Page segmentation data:
════════════════════
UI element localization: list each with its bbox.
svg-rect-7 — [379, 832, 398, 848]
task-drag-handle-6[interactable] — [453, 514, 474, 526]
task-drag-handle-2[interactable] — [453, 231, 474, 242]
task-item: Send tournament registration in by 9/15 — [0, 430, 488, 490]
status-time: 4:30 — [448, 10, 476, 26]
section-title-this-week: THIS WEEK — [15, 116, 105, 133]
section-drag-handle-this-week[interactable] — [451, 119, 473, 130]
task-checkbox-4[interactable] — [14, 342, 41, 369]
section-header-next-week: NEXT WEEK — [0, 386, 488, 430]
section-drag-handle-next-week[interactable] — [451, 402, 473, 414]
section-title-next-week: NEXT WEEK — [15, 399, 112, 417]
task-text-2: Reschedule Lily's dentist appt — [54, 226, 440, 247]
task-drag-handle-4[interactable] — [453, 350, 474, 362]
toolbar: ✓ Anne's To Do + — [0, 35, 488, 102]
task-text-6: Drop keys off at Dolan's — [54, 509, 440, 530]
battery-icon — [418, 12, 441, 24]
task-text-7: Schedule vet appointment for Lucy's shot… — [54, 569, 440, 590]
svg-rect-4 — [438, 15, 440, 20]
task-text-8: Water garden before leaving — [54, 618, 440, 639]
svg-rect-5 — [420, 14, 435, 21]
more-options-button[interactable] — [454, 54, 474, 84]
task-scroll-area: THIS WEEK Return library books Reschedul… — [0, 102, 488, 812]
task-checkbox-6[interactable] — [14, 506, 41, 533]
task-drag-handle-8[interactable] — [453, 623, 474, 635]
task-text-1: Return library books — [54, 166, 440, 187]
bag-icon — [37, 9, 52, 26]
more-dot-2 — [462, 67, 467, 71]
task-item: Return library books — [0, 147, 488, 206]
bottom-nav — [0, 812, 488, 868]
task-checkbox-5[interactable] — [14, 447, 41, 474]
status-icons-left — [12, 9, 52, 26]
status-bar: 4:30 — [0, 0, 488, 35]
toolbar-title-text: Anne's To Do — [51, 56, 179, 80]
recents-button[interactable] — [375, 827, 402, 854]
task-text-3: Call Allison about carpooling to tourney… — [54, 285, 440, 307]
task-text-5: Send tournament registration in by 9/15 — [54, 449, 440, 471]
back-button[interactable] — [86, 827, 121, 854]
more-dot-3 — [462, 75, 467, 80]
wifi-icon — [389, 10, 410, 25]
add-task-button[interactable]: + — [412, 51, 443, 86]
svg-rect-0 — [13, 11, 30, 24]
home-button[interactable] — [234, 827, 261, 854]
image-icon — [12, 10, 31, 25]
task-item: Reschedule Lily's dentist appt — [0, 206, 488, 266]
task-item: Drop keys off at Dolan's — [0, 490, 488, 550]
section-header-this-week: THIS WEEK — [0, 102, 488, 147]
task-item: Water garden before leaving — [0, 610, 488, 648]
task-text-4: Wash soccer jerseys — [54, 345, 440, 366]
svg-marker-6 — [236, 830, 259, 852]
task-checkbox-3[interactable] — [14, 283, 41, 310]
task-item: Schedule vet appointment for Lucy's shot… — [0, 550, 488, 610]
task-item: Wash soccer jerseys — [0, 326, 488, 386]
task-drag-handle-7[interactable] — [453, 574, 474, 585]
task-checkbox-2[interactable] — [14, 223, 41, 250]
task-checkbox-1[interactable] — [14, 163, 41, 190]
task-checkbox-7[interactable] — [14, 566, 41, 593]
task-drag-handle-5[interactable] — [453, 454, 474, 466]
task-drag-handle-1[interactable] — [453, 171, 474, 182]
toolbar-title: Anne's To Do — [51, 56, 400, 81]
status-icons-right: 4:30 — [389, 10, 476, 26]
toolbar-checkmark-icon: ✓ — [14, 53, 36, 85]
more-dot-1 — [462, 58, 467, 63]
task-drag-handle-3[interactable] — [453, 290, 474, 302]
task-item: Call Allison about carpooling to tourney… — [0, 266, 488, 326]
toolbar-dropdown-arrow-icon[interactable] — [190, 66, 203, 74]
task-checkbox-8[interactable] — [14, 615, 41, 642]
════════════════════
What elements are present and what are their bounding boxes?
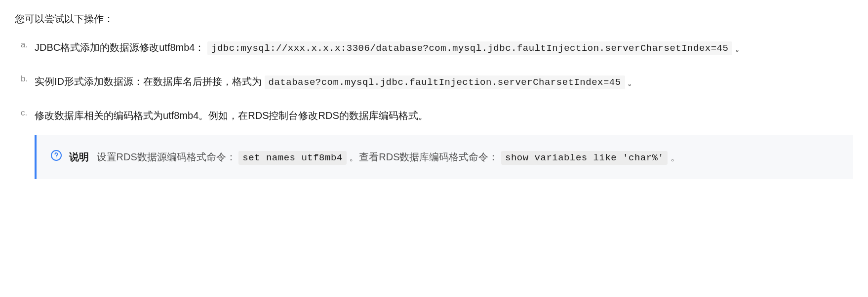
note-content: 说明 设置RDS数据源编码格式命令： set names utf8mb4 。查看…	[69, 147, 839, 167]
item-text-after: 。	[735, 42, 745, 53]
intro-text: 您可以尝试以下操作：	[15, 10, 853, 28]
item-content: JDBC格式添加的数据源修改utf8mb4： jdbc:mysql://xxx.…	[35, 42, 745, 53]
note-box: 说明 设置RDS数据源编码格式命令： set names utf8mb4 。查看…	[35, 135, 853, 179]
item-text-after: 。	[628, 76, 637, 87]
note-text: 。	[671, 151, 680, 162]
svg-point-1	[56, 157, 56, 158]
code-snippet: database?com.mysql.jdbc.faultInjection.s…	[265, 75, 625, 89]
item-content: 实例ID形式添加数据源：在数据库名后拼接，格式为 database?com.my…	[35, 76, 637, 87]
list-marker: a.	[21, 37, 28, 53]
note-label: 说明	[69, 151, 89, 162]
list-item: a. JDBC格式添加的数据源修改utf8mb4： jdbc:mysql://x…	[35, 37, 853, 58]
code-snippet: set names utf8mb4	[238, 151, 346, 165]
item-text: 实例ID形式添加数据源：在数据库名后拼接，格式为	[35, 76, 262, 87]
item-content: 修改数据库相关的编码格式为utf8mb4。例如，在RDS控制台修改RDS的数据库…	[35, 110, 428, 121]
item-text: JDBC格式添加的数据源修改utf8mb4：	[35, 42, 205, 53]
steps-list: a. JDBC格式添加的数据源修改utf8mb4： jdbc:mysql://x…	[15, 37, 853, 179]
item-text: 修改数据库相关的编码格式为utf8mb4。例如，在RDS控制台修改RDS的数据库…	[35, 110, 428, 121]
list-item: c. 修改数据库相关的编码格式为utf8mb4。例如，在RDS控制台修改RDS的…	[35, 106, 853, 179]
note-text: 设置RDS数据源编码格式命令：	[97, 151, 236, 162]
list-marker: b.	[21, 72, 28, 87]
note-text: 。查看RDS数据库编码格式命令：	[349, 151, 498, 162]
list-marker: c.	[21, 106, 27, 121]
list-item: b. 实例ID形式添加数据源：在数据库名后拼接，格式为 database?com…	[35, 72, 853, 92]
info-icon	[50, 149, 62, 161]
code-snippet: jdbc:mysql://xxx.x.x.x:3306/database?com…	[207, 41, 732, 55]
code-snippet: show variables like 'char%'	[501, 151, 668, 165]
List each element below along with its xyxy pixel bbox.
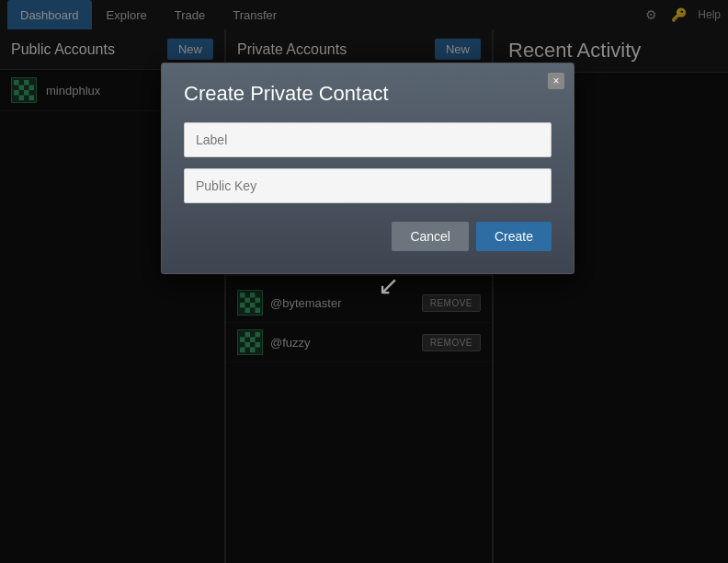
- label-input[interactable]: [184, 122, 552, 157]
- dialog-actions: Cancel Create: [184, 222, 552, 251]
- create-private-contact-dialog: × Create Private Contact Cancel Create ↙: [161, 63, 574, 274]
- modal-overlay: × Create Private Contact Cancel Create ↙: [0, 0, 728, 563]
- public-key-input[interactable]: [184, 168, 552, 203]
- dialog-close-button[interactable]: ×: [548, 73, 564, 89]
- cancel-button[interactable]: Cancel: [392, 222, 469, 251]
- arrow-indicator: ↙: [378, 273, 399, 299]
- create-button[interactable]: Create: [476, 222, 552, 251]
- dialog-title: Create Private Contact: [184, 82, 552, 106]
════════════════════
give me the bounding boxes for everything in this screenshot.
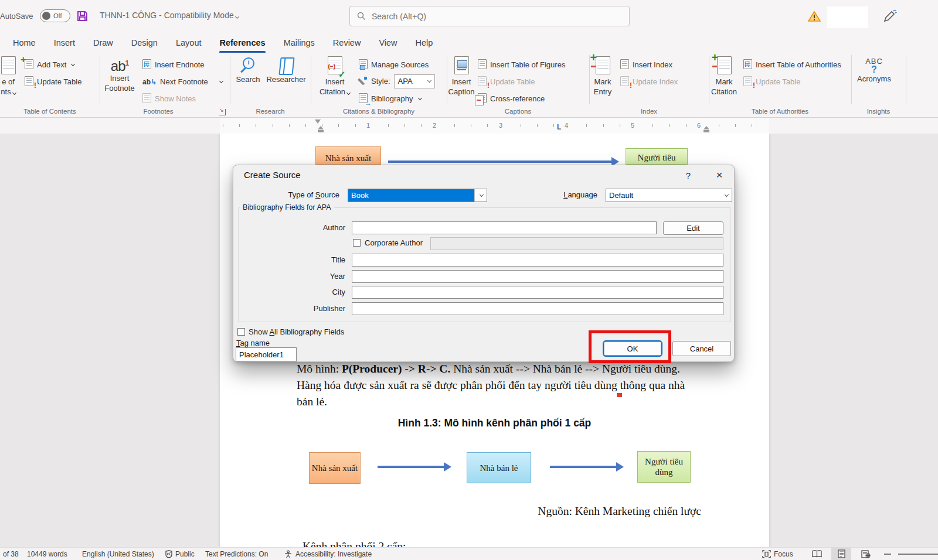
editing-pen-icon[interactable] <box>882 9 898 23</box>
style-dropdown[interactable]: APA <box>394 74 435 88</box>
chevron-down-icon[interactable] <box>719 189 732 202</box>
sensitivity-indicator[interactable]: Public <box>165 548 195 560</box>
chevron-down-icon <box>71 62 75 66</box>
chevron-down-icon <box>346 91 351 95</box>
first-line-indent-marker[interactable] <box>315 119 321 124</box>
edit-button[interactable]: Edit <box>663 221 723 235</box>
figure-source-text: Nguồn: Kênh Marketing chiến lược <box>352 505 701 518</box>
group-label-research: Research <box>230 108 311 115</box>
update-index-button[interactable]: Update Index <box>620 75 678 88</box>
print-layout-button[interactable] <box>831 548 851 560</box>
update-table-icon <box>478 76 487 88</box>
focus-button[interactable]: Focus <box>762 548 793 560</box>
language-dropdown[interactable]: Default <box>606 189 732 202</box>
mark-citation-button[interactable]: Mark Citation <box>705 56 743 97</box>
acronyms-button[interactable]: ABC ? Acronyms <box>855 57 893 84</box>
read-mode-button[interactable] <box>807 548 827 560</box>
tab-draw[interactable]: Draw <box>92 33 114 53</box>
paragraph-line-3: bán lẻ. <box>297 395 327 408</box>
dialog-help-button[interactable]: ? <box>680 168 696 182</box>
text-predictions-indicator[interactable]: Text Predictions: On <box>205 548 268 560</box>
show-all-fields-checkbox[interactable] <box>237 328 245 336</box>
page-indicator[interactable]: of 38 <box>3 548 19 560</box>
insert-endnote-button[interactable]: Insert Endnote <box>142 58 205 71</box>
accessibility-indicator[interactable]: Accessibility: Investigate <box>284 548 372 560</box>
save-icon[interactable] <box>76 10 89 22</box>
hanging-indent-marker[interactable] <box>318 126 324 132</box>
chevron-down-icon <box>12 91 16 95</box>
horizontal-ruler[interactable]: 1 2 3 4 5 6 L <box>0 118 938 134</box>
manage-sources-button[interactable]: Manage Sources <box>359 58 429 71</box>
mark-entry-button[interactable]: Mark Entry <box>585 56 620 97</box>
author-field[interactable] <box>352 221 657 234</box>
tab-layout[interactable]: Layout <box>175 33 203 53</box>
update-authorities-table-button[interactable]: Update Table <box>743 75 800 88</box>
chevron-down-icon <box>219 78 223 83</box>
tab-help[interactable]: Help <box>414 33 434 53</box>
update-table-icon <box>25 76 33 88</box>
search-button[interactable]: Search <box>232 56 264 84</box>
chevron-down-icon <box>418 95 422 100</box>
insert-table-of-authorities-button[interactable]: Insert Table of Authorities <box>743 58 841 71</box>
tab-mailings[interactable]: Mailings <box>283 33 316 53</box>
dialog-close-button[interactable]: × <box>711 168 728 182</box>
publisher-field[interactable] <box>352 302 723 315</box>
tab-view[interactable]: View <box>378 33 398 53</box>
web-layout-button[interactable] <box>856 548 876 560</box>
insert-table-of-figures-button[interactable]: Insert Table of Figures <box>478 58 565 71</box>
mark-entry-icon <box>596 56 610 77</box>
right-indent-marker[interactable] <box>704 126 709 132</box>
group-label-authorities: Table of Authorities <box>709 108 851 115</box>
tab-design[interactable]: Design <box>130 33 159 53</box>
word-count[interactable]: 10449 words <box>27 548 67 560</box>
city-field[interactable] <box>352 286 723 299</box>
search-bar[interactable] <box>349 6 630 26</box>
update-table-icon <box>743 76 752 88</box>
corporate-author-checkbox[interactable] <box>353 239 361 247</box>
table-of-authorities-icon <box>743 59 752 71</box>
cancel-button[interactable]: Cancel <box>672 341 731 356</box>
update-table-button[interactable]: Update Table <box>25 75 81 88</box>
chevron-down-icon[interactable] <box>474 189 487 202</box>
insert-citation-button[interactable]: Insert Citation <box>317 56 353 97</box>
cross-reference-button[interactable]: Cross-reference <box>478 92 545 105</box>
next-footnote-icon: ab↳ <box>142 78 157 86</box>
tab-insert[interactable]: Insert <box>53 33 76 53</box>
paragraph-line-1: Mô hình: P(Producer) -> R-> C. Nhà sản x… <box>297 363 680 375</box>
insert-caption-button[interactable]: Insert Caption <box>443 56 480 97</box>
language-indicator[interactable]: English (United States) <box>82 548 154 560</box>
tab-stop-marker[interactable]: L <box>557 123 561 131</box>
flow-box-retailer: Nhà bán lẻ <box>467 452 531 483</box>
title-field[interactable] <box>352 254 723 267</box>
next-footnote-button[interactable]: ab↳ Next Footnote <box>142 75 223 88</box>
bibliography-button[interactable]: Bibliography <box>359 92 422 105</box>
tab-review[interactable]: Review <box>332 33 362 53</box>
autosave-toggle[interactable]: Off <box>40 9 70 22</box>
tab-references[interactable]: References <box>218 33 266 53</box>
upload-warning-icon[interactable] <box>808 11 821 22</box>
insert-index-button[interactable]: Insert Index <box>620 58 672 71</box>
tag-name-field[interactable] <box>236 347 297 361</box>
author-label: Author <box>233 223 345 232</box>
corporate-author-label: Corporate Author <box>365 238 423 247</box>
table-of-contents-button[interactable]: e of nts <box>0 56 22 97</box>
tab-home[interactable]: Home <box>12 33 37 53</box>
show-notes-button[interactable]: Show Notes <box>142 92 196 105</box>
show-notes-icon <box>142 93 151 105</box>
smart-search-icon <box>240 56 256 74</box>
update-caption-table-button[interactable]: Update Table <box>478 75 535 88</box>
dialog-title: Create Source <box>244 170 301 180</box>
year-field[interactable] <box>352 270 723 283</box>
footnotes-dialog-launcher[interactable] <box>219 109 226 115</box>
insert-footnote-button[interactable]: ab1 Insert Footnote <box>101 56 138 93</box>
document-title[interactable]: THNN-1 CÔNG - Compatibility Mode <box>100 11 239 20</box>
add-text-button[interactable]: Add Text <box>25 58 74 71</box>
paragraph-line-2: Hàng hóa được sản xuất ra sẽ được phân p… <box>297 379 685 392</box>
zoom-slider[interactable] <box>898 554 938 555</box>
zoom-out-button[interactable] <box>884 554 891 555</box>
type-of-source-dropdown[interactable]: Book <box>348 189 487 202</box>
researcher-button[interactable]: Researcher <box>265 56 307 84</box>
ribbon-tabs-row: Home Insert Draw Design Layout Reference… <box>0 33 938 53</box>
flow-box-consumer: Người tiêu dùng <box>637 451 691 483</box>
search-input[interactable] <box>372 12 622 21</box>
════════════════════
Pull out every line holding "keys" from the records above, and copy it.

Task solution
task-text-6: Drop keys off at Dolan's — [54, 509, 440, 530]
task-item: Drop keys off at Dolan's — [0, 490, 488, 550]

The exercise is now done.